* DIRECTIONS: Word-for-word transcription needed. Include every entry below but no pictures.

*** MATERIAL FOR THIS EXERCISE Section Begins ***

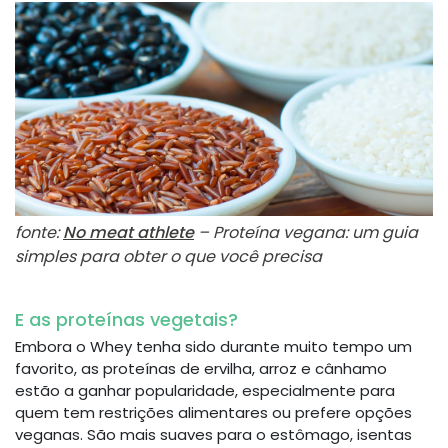
fonte:
No meat athlete
– Proteína vegana: um guia
simples para obter o que você precisa
E as proteínas vegetais?
Embora o Whey tenha sido durante muito tempo um
favorito, as proteínas de ervilha, arroz e cânhamo
estão a ganhar popularidade, especialmente para
quem tem restrições alimentares ou prefere opções
veganas. São mais suaves para o estômago, isentas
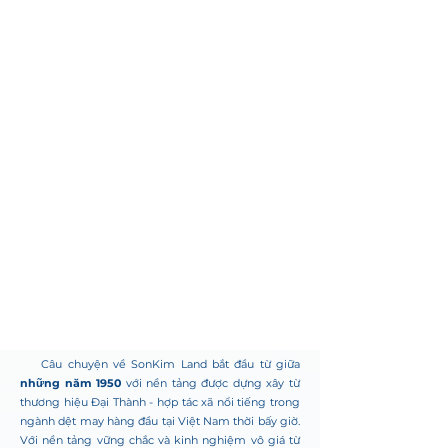
Câu chuyện về SonKim Land bắt đầu từ giữa
những năm 1950
với nền tảng được dựng xây từ
thương hiệu Đại Thành - hợp tác xã nổi tiếng trong
ngành dệt may hàng đầu tại Việt Nam thời bấy giờ.
Với nền tảng vững chắc và kinh nghiệm vô giá từ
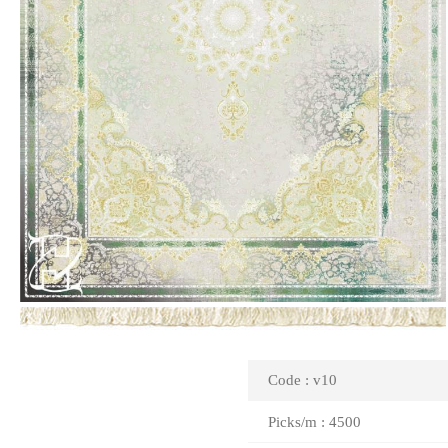
Code : v10
Picks/m : 4500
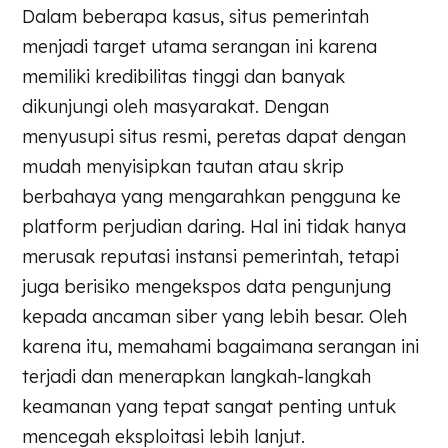
Dalam beberapa kasus, situs pemerintah
menjadi target utama serangan ini karena
memiliki kredibilitas tinggi dan banyak
dikunjungi oleh masyarakat. Dengan
menyusupi situs resmi, peretas dapat dengan
mudah menyisipkan tautan atau skrip
berbahaya yang mengarahkan pengguna ke
platform perjudian daring. Hal ini tidak hanya
merusak reputasi instansi pemerintah, tetapi
juga berisiko mengekspos data pengunjung
kepada ancaman siber yang lebih besar. Oleh
karena itu, memahami bagaimana serangan ini
terjadi dan menerapkan langkah-langkah
keamanan yang tepat sangat penting untuk
mencegah eksploitasi lebih lanjut.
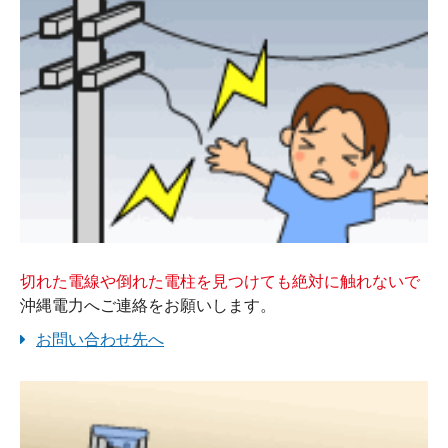
切れた電線や倒れた電柱を見つけても絶対に触れないで
沖縄電力へご連絡をお願いします。
お問い合わせ先へ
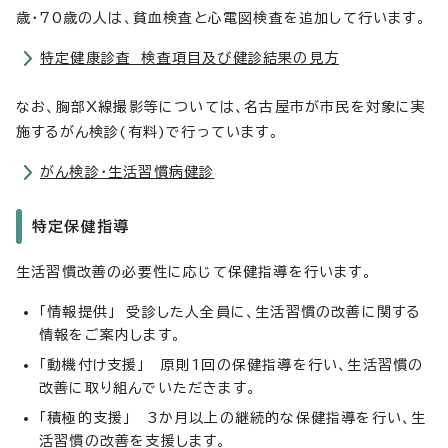
歳・70歳の人は、貧血検査と心電図検査を追加して行います。
特定健康診査 検査項目及び健診結果の見方
なお、胸部X線撮影等については、名古屋市が市民を対象に実
施するがん検診(有料)で行っています。
がん検診・生活習慣病健診
特定保健指導
生活習慣改善の必要性に応じて保健指導を行います。
「情報提供」 受診した人全員に、生活習慣の改善に関する
情報をご案内します。
「動機付け支援」 原則1回の保健指導を行い、生活習慣の
改善に取り組んでいただきます。
「積極的支援」 3か月以上の継続的な保健指導を行い、生
活習慣の改善を支援します。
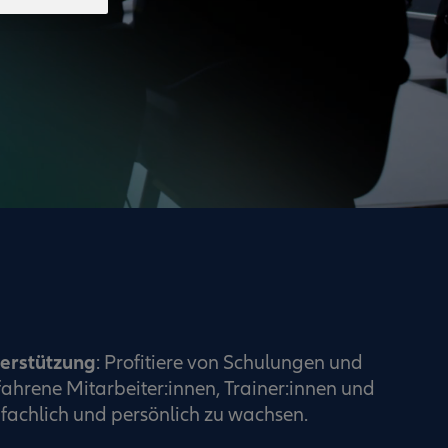
terstützung
: Profitiere von Schulungen und
ahrene Mitarbeiter:innen, Trainer:innen und
fachlich und persönlich zu wachsen.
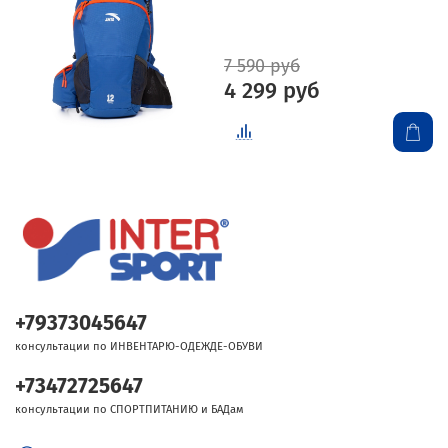
7 590 руб
4 299 руб
+79373045647
консультации по ИНВЕНТАРЮ-ОДЕЖДЕ-ОБУВИ
+73472725647
консультации по СПОРТПИТАНИЮ и БАДам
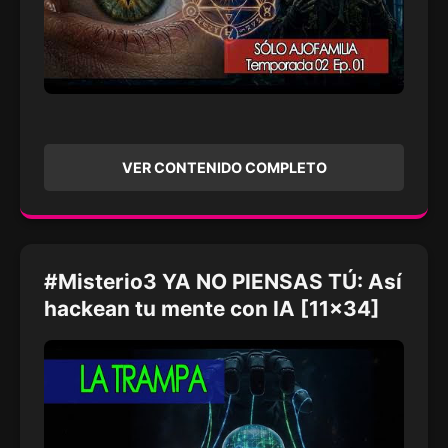
VER CONTENIDO COMPLETO
#Misterio3 YA NO PIENSAS TÚ: Así
hackean tu mente con IA [11x34]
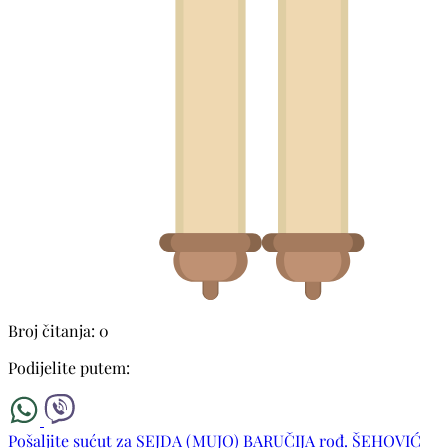
Broj čitanja: 0
Podijelite putem:
Pošaljite sućut za SEJDA (MUJO) BARUČIJA rođ. ŠEHOVIĆ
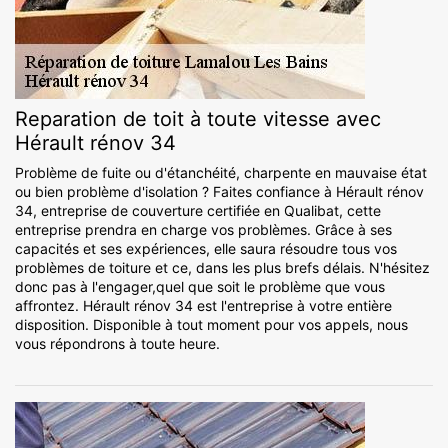
Reparation de toit à toute vitesse avec
Hérault rénov 34
Problème de fuite ou d'étanchéité, charpente en mauvaise état
ou bien problème d'isolation ? Faites confiance à Hérault rénov
34, entreprise de couverture certifiée en Qualibat, cette
entreprise prendra en charge vos problèmes. Grâce à ses
capacités et ses expériences, elle saura résoudre tous vos
problèmes de toiture et ce, dans les plus brefs délais. N'hésitez
donc pas à l'engager,quel que soit le problème que vous
affrontez. Hérault rénov 34 est l'entreprise à votre entière
disposition. Disponible à tout moment pour vos appels, nous
vous répondrons à toute heure.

*** MATERIAL FOR THIS EXERCISE Section Ends ***

* SOLUTION FOR THIS EXERCISE:
fonte:
No meat athlete
– Proteína vegana: um guia
simples para obter o que você precisa
E as proteínas vegetais?
Embora o Whey tenha sido durante muito tempo um
favorito, as proteínas de ervilha, arroz e cânhamo
estão a ganhar popularidade, especialmente para
quem tem restrições alimentares ou prefere opções
veganas. São mais suaves para o estômago, isentas
Câu chuyện về SonKim Land bắt đầu từ giữa
những năm 1950
với nền tảng được dựng xây từ
thương hiệu Đại Thành - hợp tác xã nổi tiếng trong
ngành dệt may hàng đầu tại Việt Nam thời bấy giờ.
Với nền tảng vững chắc và kinh nghiệm vô giá từ
Code : v10
Picks/m : 4500
Dalam beberapa kasus, situs pemerintah
menjadi target utama serangan ini karena
memiliki kredibilitas tinggi dan banyak
dikunjungi oleh masyarakat. Dengan
menyusupi situs resmi, peretas dapat dengan
mudah menyisipkan tautan atau skrip
berbahaya yang mengarahkan pengguna ke
platform perjudian daring. Hal ini tidak hanya
merusak reputasi instansi pemerintah, tetapi
juga berisiko mengekspos data pengunjung
kepada ancaman siber yang lebih besar. Oleh
karena itu, memahami bagaimana serangan ini
terjadi dan menerapkan langkah-langkah
keamanan yang tepat sangat penting untuk
mencegah eksploitasi lebih lanjut.
切れた電線や倒れた電柱を見つけても絶対に触れないで
沖縄電力へご連絡をお願いします。
お問い合わせ先へ
歳・70歳の人は、貧血検査と心電図検査を追加して行います。
特定健康診査 検査項目及び健診結果の見方
なお、胸部X線撮影等については、名古屋市が市民を対象に実
施するがん検診(有料)で行っています。
がん検診・生活習慣病健診
特定保健指導
生活習慣改善の必要性に応じて保健指導を行います。
「情報提供」 受診した人全員に、生活習慣の改善に関する
情報をご案内します。
「動機付け支援」 原則1回の保健指導を行い、生活習慣の
改善に取り組んでいただきます。
「積極的支援」 3か月以上の継続的な保健指導を行い、生
活習慣の改善を支援します。
terstützung
: Profitiere von Schulungen und
ahrene Mitarbeiter:innen, Trainer:innen und
fachlich und persönlich zu wachsen.
7 590 руб
4 299 руб
+79373045647
консультации по ИНВЕНТАРЮ-ОДЕЖДЕ-ОБУВИ
+73472725647
консультации по СПОРТПИТАНИЮ и БАДам
VER CONTENIDO COMPLETO
#Misterio3 YA NO PIENSAS TÚ: Así
hackean tu mente con IA [11x34]
Broj čitanja: 0
Podijelite putem:
Pošaljite sućut za SEJDA (MUJO) BARUČIJA rođ. ŠEHOVIĆ
Reparation de toit à toute vitesse avec
Hérault rénov 34
Problème de fuite ou d'étanchéité, charpente en mauvaise état
ou bien problème d'isolation ? Faites confiance à Hérault rénov
34, entreprise de couverture certifiée en Qualibat, cette
entreprise prendra en charge vos problèmes. Grâce à ses
capacités et ses expériences, elle saura résoudre tous vos
problèmes de toiture et ce, dans les plus brefs délais. N'hésitez
donc pas à l'engager,quel que soit le problème que vous
affrontez. Hérault rénov 34 est l'entreprise à votre entière
disposition. Disponible à tout moment pour vos appels, nous
vous répondrons à toute heure.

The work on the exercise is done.